Repeat verbatim what the listing holds, but not its pictures.

== Entries supplied ==
BEGIN
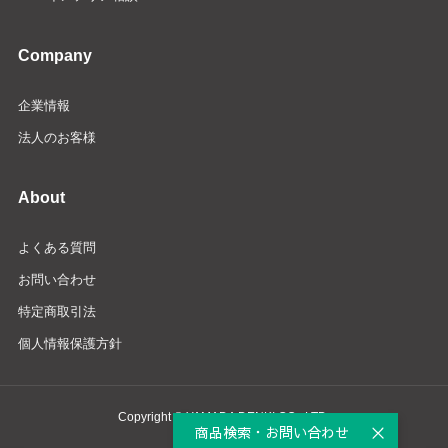
Company
企業情報
法人のお客様
About
よくある質問
お問い合わせ
特定商取引法
個人情報保護方針
Copyright © YAMADA DENKI CO., LTD.
商品検索・お問い合わせ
END
== Solved problem ==
Company
企業情報
法人のお客様
About
よくある質問
お問い合わせ
特定商取引法
個人情報保護方針
Copyright © YAMADA DENKI CO., LTD.
商品検索・お問い合わせ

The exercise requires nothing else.